Editorial
Éditorial
Le tsunami diplomatique provoqué par l’annonce brutale de l’alliance AUKUS formée par les États-Unis, le Royaume-Uni et l’Australie, outre la perte du contrat pour la conception et la construction de douze sous-marins par Naval Group, a démontré que l’Indo-Pacifique était devenu le nouveau centre de gravité des affaires du Monde, sous fond de rivalité stratégique entre Pékin et Washington. Il est vrai que, vu depuis l’Europe, cette région du globe est située aux antipodes et donc loin des préoccupations des Européens, qui se sont construits depuis des siècles comme le nombril de la planète. Or, l’Indo-Pacifique de par sa croissance démographique, économique et géopolitique focalise désormais toutes les attentions.

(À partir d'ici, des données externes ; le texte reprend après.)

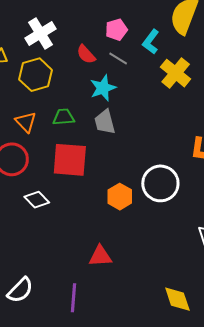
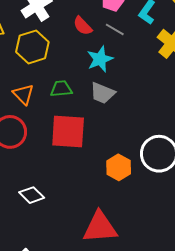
gray trapezoid: (105, 122) -> (102, 93), turned -52
white diamond: (37, 200) -> (32, 195), moved
red triangle: (100, 256) -> (100, 227), size x1.5

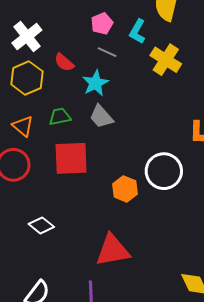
red semicircle: (83, 26) -> (64, 62), moved
gray trapezoid: (102, 93) -> (101, 117), turned 32

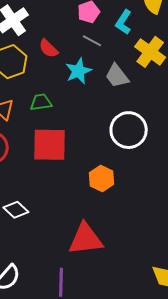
gray trapezoid: (101, 117) -> (117, 76), moved
white circle: (164, 171) -> (129, 130), moved

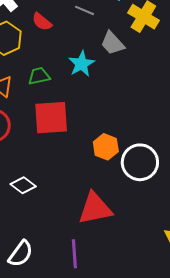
cyan star: (78, 71) -> (81, 64), moved
white circle: (129, 130) -> (140, 162), moved

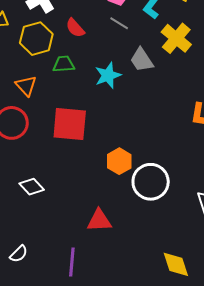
green trapezoid: (39, 76) -> (64, 64), moved
red triangle: (95, 209) -> (99, 221), size x0.7
white semicircle: (21, 254) -> (19, 254), size x0.7

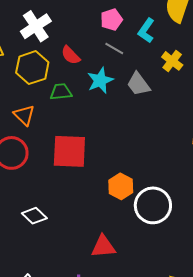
yellow cross: (176, 38) -> (172, 61), size x0.7
cyan star: (108, 75) -> (100, 80), moved

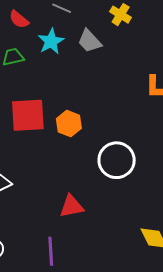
orange hexagon: (121, 186) -> (69, 124), moved

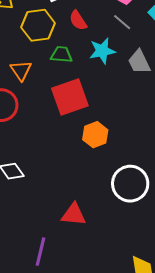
red square: (28, 115) -> (70, 97), moved, turned -33

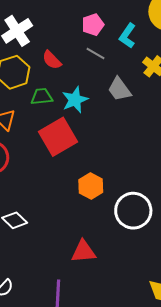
cyan star: (102, 51) -> (75, 100), moved
orange hexagon: (95, 135) -> (91, 186), moved

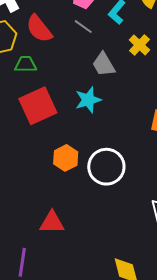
red semicircle: (52, 60) -> (39, 29), size x1.4
cyan star: (75, 100) -> (88, 100), moved
white circle: (133, 211) -> (106, 167), moved

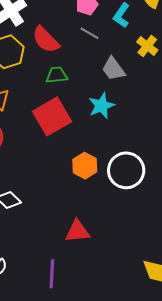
green trapezoid: (26, 64) -> (57, 75), moved

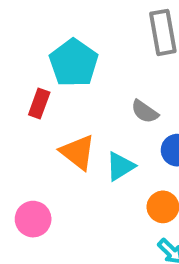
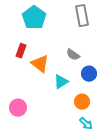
cyan pentagon: (74, 63) -> (34, 18), moved
orange triangle: (78, 152) -> (40, 64), moved

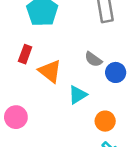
blue circle: (89, 74) -> (116, 72), moved
pink circle: (18, 108) -> (16, 117), moved

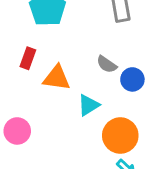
orange triangle: (50, 71) -> (57, 78), turned -30
orange circle: (105, 121) -> (120, 136), size x1.5

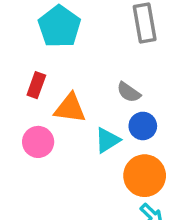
blue circle: (132, 79) -> (143, 126), moved
pink circle: (17, 131) -> (38, 142), moved

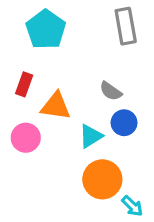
orange circle: (145, 176) -> (102, 179), moved

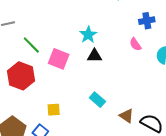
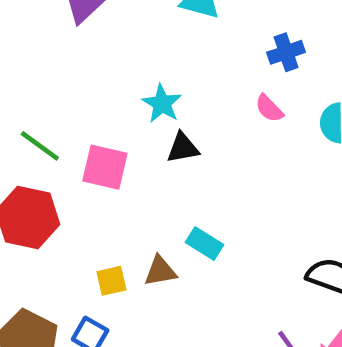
brown triangle: (127, 116) -> (160, 271), moved, turned -35

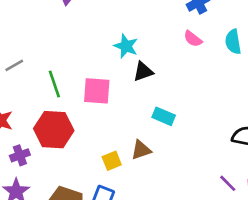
green line: (40, 146) -> (54, 84), turned 44
cyan rectangle: (205, 243) -> (164, 116), moved

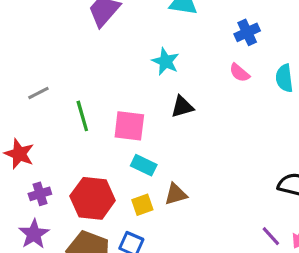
cyan star: (126, 46) -> (165, 61), moved
cyan rectangle: (164, 116) -> (144, 165), moved
red hexagon: (54, 130) -> (93, 198), moved

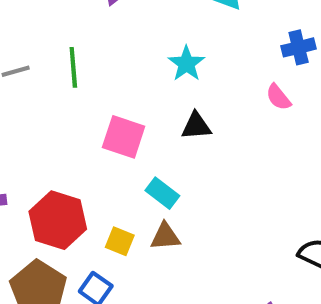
green line: (82, 116) -> (73, 67), moved
cyan rectangle: (144, 165) -> (162, 193), moved
yellow square: (142, 205) -> (120, 241), turned 30

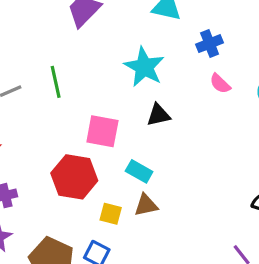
blue cross: (299, 47) -> (210, 44), moved
cyan star: (186, 64) -> (144, 67), size x1.4
red hexagon: (58, 220) -> (74, 177), moved

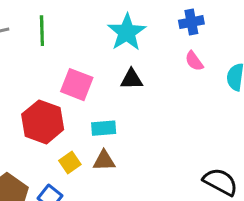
cyan rectangle: (139, 171) -> (104, 128), turned -45
yellow square: (111, 214) -> (70, 162), turned 30

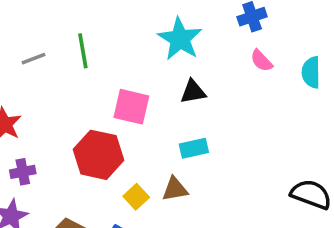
cyan rectangle: (104, 128) -> (194, 148), moved

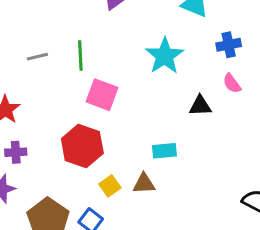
black triangle: (193, 92) -> (200, 106), moved
pink square: (131, 107) -> (102, 95), moved

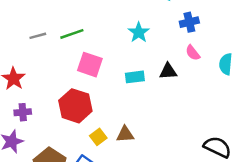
green line: (80, 55) -> (72, 34), turned 75
cyan star: (165, 56) -> (139, 32), size x0.7
cyan rectangle: (164, 151) -> (135, 77), moved

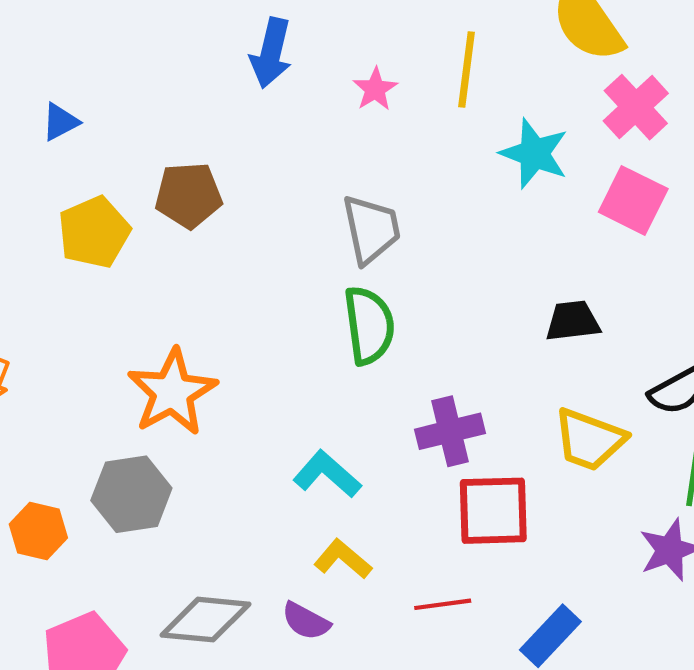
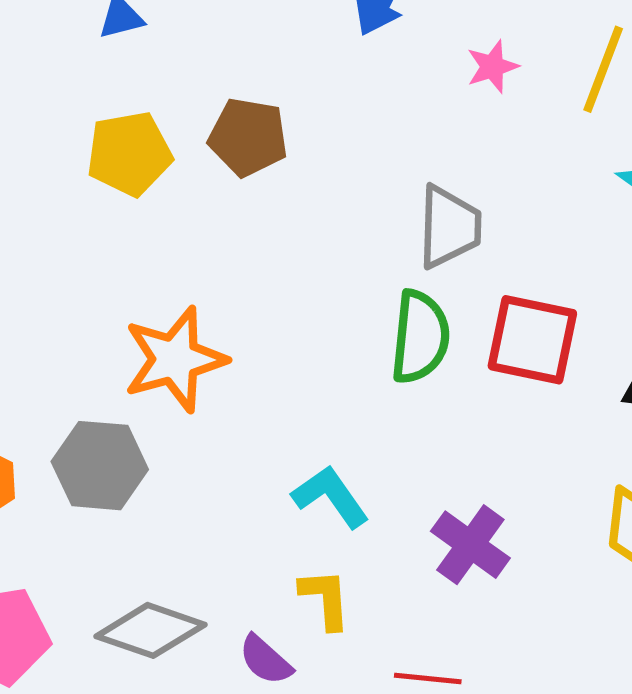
purple cross: (450, 431) -> (470, 545), moved, turned 36
red square: (493, 511) -> (532, 340), moved
yellow L-shape: (343, 559) -> (325, 599), turned 32

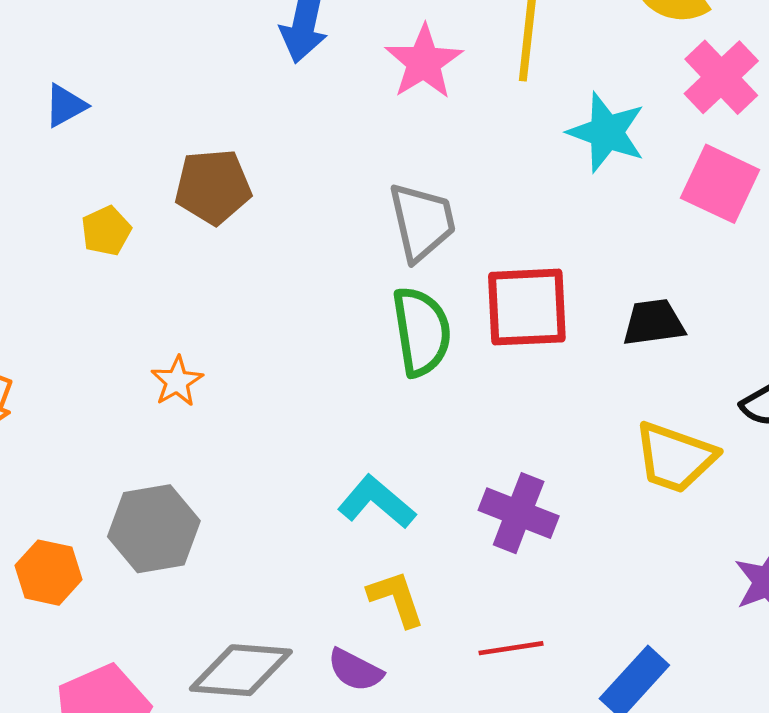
pink star: (492, 67) -> (424, 62), size x1.5
yellow pentagon: (129, 154) -> (106, 231), size x0.6
orange star: (175, 359) -> (177, 381), moved, size x0.5

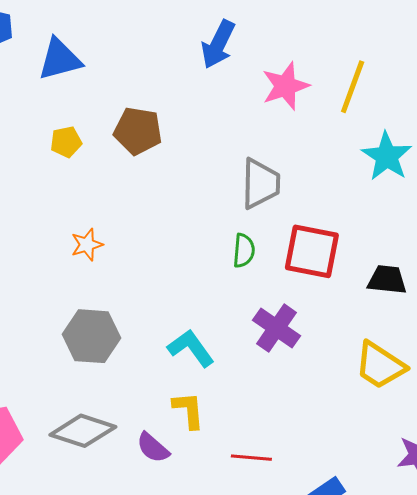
blue triangle: (65, 106) -> (60, 59), size x1.6
green semicircle: (421, 332) -> (244, 251), size x0.6
purple cross: (519, 513) -> (276, 328), moved
gray hexagon: (154, 529) -> (91, 336), moved

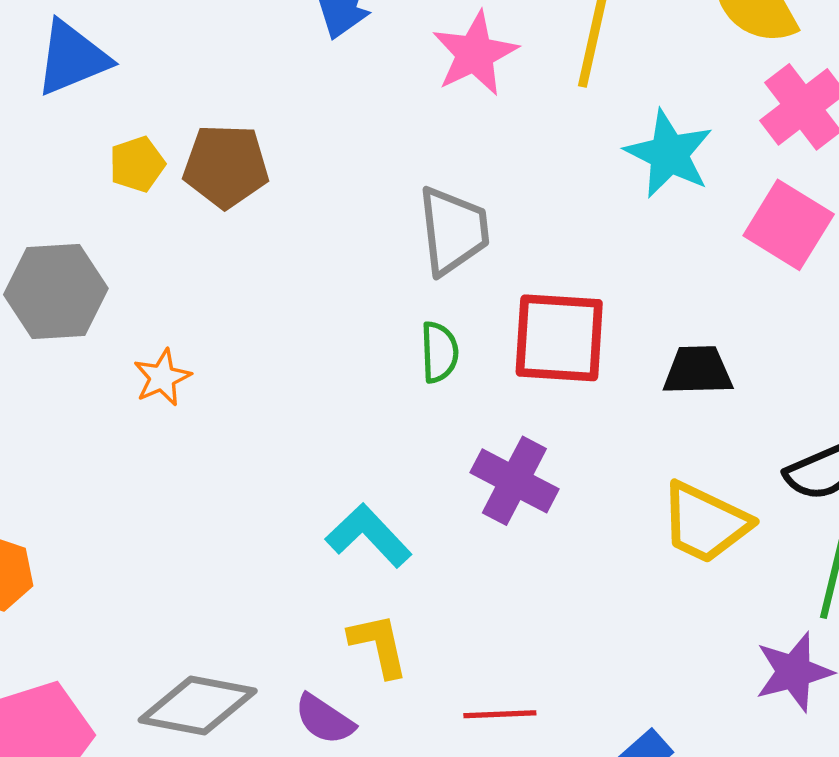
yellow pentagon: (66, 142) -> (137, 164), moved
gray hexagon: (91, 336) -> (56, 291), moved

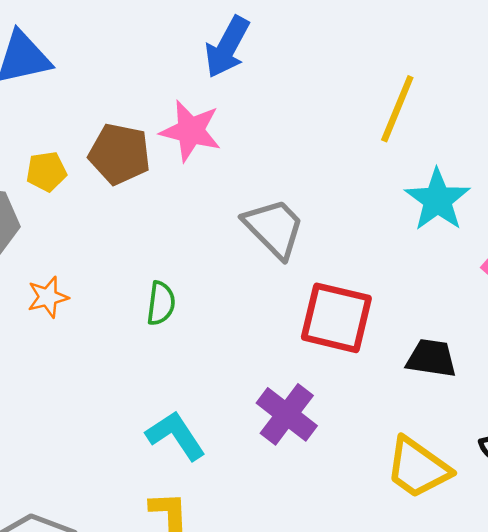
pink star: (475, 54) -> (191, 131), moved, turned 30
yellow pentagon: (137, 164) -> (46, 172), moved
gray trapezoid: (453, 231) -> (274, 228), turned -48
green semicircle: (439, 352) -> (161, 303), moved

D’où ce dossier proposant des approches diverses, mais illustrant toute la richesse et la potentialité d’un espace où la France y est présente depuis près de trois siècles et où vivent environ 2 millions de nos concitoyens. Zone de fortes tensions militaires où la Chine affirme clairement des ambitions politiques, avec un objectif ouvertement affiché : être la première puissance mondiale en 2049, date du centenaire de la proclamation de la République populaire de Chine par Mao. Zone de rencontre de cultures et de civilisations millénaires où les échanges ont toujours existé par la voie maritime. Zone d’expansion économique imposant son rythme aux affaires du Monde.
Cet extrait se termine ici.